NORFOLK, Va. (AP) — In the final run-up to his convention, President Barack Obama implored college students Tuesday to help him get out the vote, calling the election a chance to "close the gap between what America should be and what it is right now."
Obama also voiced one worry about first lady Michelle Obama's speech Tuesday night at the Democratic National Convention — the chance he might cry in front of his daughters, Sasha and Malia, as they watch it on television from the White House residence.
The president's stop in Virginia capped a battleground run through Iowa, Colorado and Ohio as he prepares for his party's convention, two months before voters choose whether to stick with him or elect Republican Mitt Romney.
"We've come too far to turn back now," Obama said at Norfolk State University. "We've created a lot of jobs. But we've got more jobs to create."
Obama told the crowd that, on this day, his remarks were a distant second to his wife's.

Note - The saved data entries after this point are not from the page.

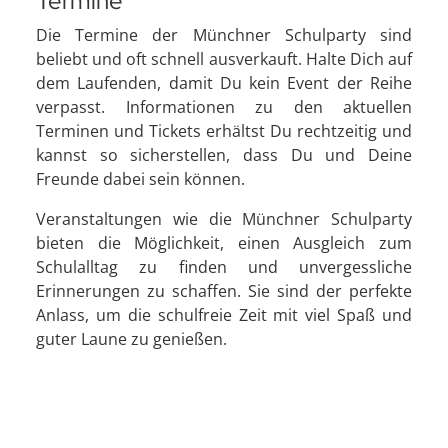
Termine
Die Termine der Münchner Schulparty sind
beliebt und oft schnell ausverkauft. Halte Dich auf
dem Laufenden, damit Du kein Event der Reihe
verpasst. Informationen zu den aktuellen
Terminen und Tickets erhältst Du rechtzeitig und
kannst so sicherstellen, dass Du und Deine
Freunde dabei sein können.
Veranstaltungen wie die Münchner Schulparty
bieten die Möglichkeit, einen Ausgleich zum
Schulalltag zu finden und unvergessliche
Erinnerungen zu schaffen. Sie sind der perfekte
Anlass, um die schulfreie Zeit mit viel Spaß und
guter Laune zu genießen.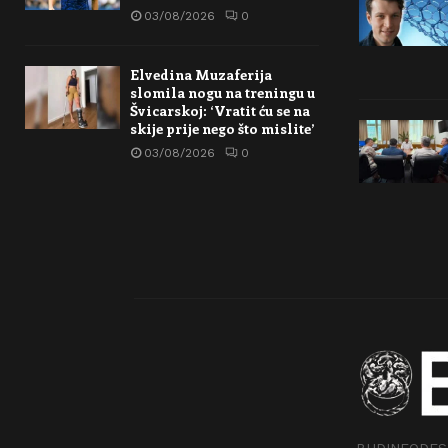
03/08/2026
0
Elvedina Muzaferija
slomila nogu na treningu u
Švicarskoj: ‘Vratit ću se na
skije prije nego što mislite’
03/08/2026
0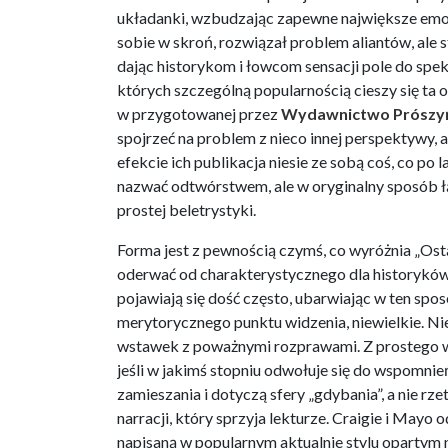
układanki, wzbudzając zapewne największe emo
sobie w skroń, rozwiązał problem aliantów, ale
dając historykom i łowcom sensacji pole do spek
których szczególną popularnością cieszy się ta 
w przygotowanej przez
Wydawnictwo Prószyńs
spojrzeć na problem z nieco innej perspektywy,
efekcie ich publikacja niesie ze sobą coś, co po
nazwać odtwórstwem, ale w oryginalny sposób ł
prostej beletrystyki.
Forma jest z pewnością czymś, co wyróżnia „Ost
oderwać od charakterystycznego dla historykó
pojawiają się dość często, ubarwiając w ten spo
merytorycznego punktu widzenia, niewielkie. N
wstawek z poważnymi rozprawami. Z prostego wz
jeśli w jakimś stopniu odwołuje się do wspomni
zamieszania i dotyczą sfery „gdybania”, a nie rze
narracji, który sprzyja lekturze. Craigie i Mayo
napisaną w popularnym aktualnie stylu opartym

"This is just like a relay. You start off with the fastest person," he said. "So I'm going to be at home, and I'm going to be watching it with our girls. And I'm going to try not to let them see their daddy cry. Because when Michelle starts talking, I start getting all misty."
The president also had a handout for the thirsty.

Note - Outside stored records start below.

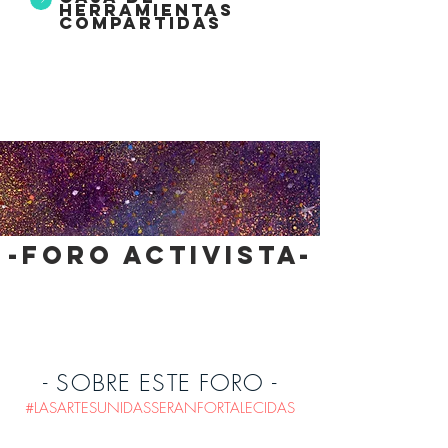
herramientas
compartidas
-foro activista-
- SOBRE ESTE FORO -
#LASARTESUNIDASSERANFORTALECIDAS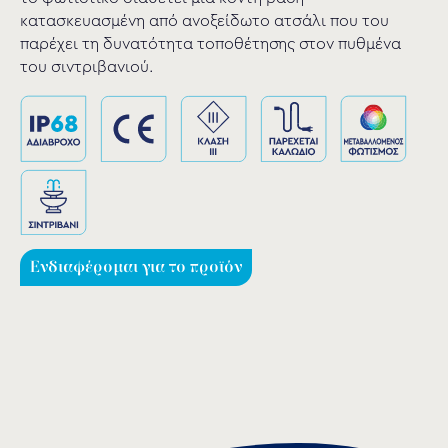
κατασκευασμένη από ανοξείδωτο ατσάλι που του
παρέχει τη δυνατότητα τοποθέτησης στον πυθμένα
του σιντριβανιού.
Ενδιαφέρομαι για το προϊόν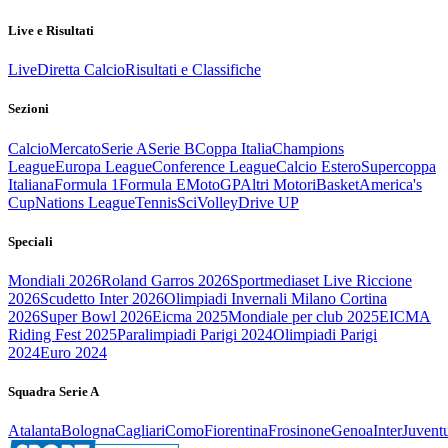
Live e Risultati
Live
Diretta Calcio
Risultati e Classifiche
Sezioni
Calcio
Mercato
Serie A
Serie B
Coppa Italia
Champions
League
Europa League
Conference League
Calcio Estero
Supercoppa
Italiana
Formula 1
Formula E
MotoGP
Altri Motori
Basket
America's
Cup
Nations League
Tennis
Sci
Volley
Drive UP
Speciali
Mondiali 2026
Roland Garros 2026
Sportmediaset Live Riccione
2026
Scudetto Inter 2026
Olimpiadi Invernali Milano Cortina
2026
Super Bowl 2026
Eicma 2025
Mondiale per club 2025
EICMA
Riding Fest 2025
Paralimpiadi Parigi 2024
Olimpiadi Parigi
2024
Euro 2024
Squadra Serie A
Atalanta
Bologna
Cagliari
Como
Fiorentina
Frosinone
Genoa
Inter
Juvent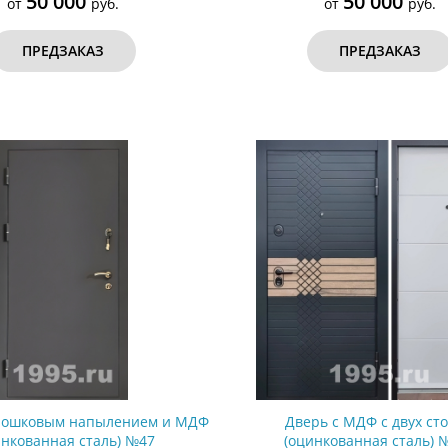
50 000
50 000
от
руб.
от
руб.
ПРЕДЗАКАЗ
ПРЕДЗАКАЗ
орошковым напылением и МДФ
Дверь с МДФ с двух ст
инкованная сталь) №47
(оцинкованная сталь) 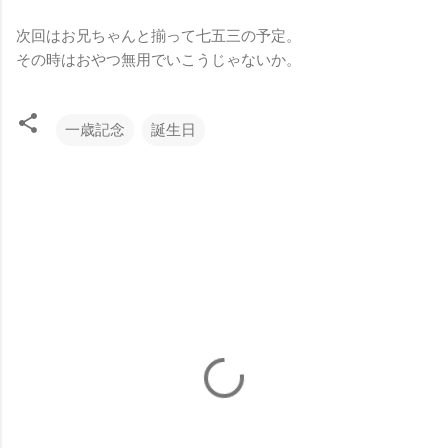
次回はお兄ちゃんと揃って七五三の予定。
その時はおやつ無用でいこうじゃないか。
一歳記念
誕生日
コ
メ
ン
ト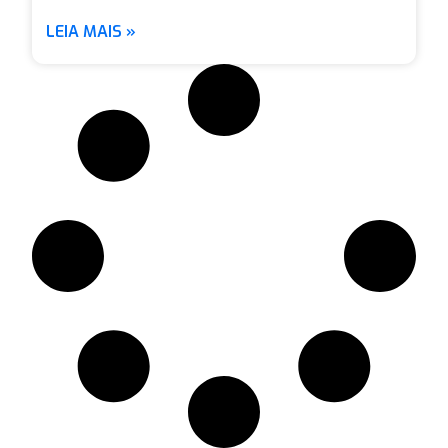
LEIA MAIS »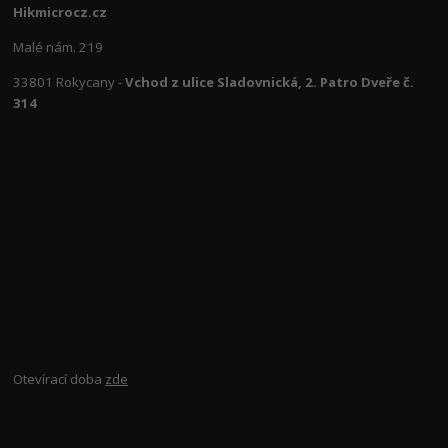
Hikmicrocz.cz
Malé nám. 219
33801 Rokycany -
Vchod z ulice Sladovnická, 2. Patro Dveře č.
314
Otevírací doba
zde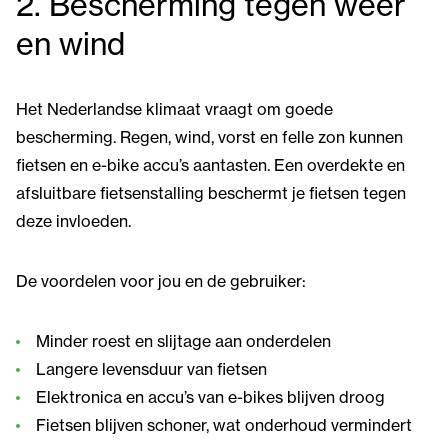
2. Bescherming tegen weer
en wind
Het Nederlandse klimaat vraagt om goede
bescherming. Regen, wind, vorst en felle zon kunnen
fietsen en e-bike accu’s aantasten. Een overdekte en
afsluitbare fietsenstalling beschermt je fietsen tegen
deze invloeden.
De voordelen voor jou en de gebruiker:
Minder roest en slijtage aan onderdelen
Langere levensduur van fietsen
Elektronica en accu’s van e-bikes blijven droog
Fietsen blijven schoner, wat onderhoud vermindert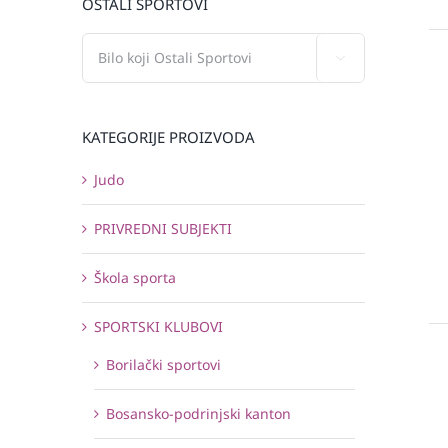
OSTALI SPORTOVI

KATEGORIJE PROIZVODA
Judo
PRIVREDNI SUBJEKTI
Škola sporta
SPORTSKI KLUBOVI
Borilački sportovi
Bosansko-podrinjski kanton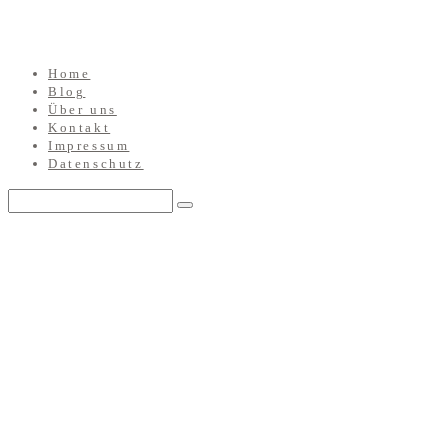
Home
Blog
Über uns
Kontakt
Impressum
Datenschutz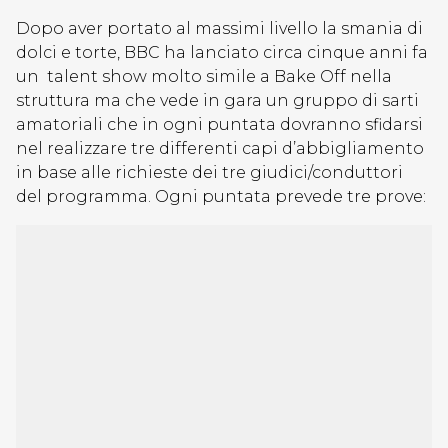
Dopo aver portato al massimi livello la smania di
dolci e torte, BBC ha lanciato circa cinque anni fa
un talent show molto simile a Bake Off nella
struttura ma che vede in gara un gruppo di sarti
amatoriali che in ogni puntata dovranno sfidarsi
nel realizzare tre differenti capi d’abbigliamento
in base alle richieste dei tre giudici/conduttori
del programma. Ogni puntata prevede tre prove: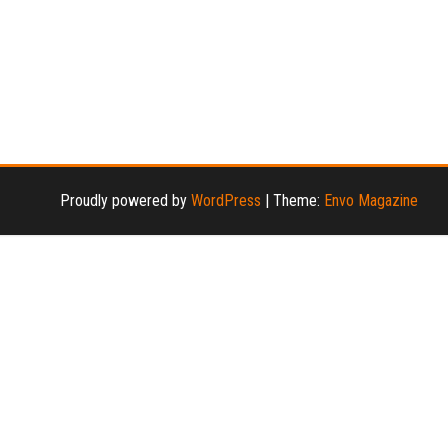
，
Proudly powered by
WordPress
|
Theme:
Envo Magazine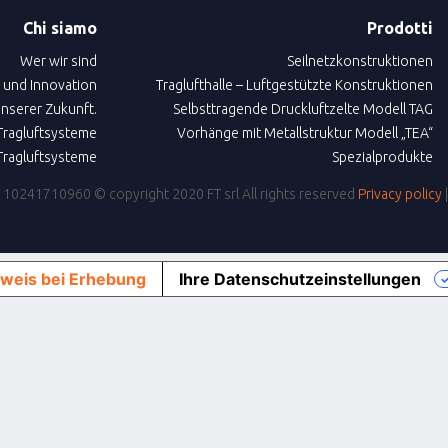
Chi siamo
Prodotti
Wer wir sind
Seilnetzkonstruktionen
 und Innovation
Traglufthalle – Luftgestützte Konstruktionen
unserer Zukunft.
Selbsttragende Druckluftzelte Modell TAG
Tragluftsysteme
Vorhänge mit Metallstruktur Modell „TEA“
ragluftsysteme
Spezialprodukte
IVA: 10241710960
© copyright 2020 FT srl All rights reserved
Privacy policy
weis bei Erhebung
Ihre Datenschutzeinstellungen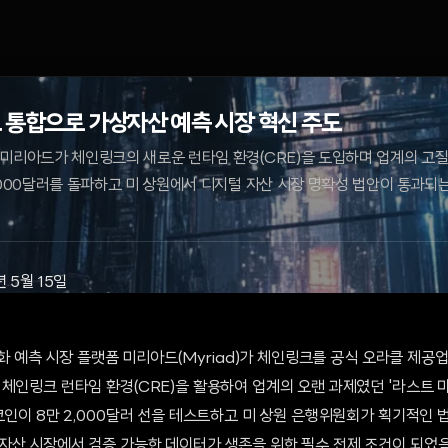
 통합으로 가상자산 예측 시장 혁신 주도
 미리아드가 체인링크의 새로운 런타임 환경(CRE)을 도입하며 업계의 고질
,000달러를 돌파하고 미 상원에서 디지털 자산 시장 명확성 법안이 통과되
년 5월 15일
중앙화 예측 시장 플랫폼 미리아드(Myriad)가 체인링크를 공식 오라클 제
체인링크 런타임 환경(CRE)을 활용하여 업계의 오랜 과제였던 '라스트 마
코인이 8만 2,000달러 선을 테스트하고 미 상원 은행위원회가 획기적인
자산 시장에서 검증 가능한 데이터가 생존을 위한 필수 전제 조건이 되었음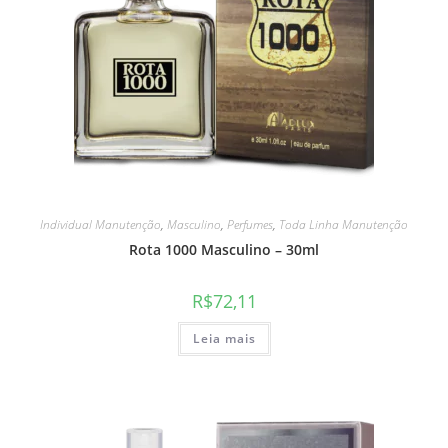
Individual Manutenção
,
Masculino
,
Perfumes
,
Toda Linha Manutenção
Rota 1000 Masculino – 30ml
R$
72,11
Leia mais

Obama made a surprise stop at a local fire and rescue station, presenting some of the White House's home-brewed beer to a battalion chief and a few firefighters. The brew has caused something of a buzz among beer aficionados; the White House released two of its beer recipes on Saturday.

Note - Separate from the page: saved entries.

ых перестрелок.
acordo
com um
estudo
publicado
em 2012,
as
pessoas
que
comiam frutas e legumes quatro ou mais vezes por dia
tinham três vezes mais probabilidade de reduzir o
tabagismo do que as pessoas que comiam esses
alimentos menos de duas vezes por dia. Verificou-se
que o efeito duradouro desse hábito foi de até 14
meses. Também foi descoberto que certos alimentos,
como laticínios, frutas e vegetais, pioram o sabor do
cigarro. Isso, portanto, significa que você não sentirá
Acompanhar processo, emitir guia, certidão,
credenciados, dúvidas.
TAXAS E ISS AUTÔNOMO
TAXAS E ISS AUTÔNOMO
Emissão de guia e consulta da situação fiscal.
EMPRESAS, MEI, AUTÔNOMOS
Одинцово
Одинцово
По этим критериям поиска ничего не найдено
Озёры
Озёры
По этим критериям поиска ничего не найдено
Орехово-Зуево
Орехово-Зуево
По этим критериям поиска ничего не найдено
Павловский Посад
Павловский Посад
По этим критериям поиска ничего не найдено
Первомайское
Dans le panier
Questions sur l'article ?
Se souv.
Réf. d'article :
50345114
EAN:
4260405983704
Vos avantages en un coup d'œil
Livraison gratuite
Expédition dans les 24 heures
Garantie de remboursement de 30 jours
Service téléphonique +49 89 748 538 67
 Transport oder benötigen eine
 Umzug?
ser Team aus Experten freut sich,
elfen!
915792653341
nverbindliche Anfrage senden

"I want you to test it out," Obama told the firefighting crew. "It's a whole case. I am going to call you up and see if we have the right recipe."
A spokeswoman for Republican Mitt Romney said Obama offered no new solutions Tuesday.
"President Obama has found himself on the wrong side of the issues Virginians care about the most," spokeswoman Amanda Henneberg said.
The president travels to North Carolina on Wednesday.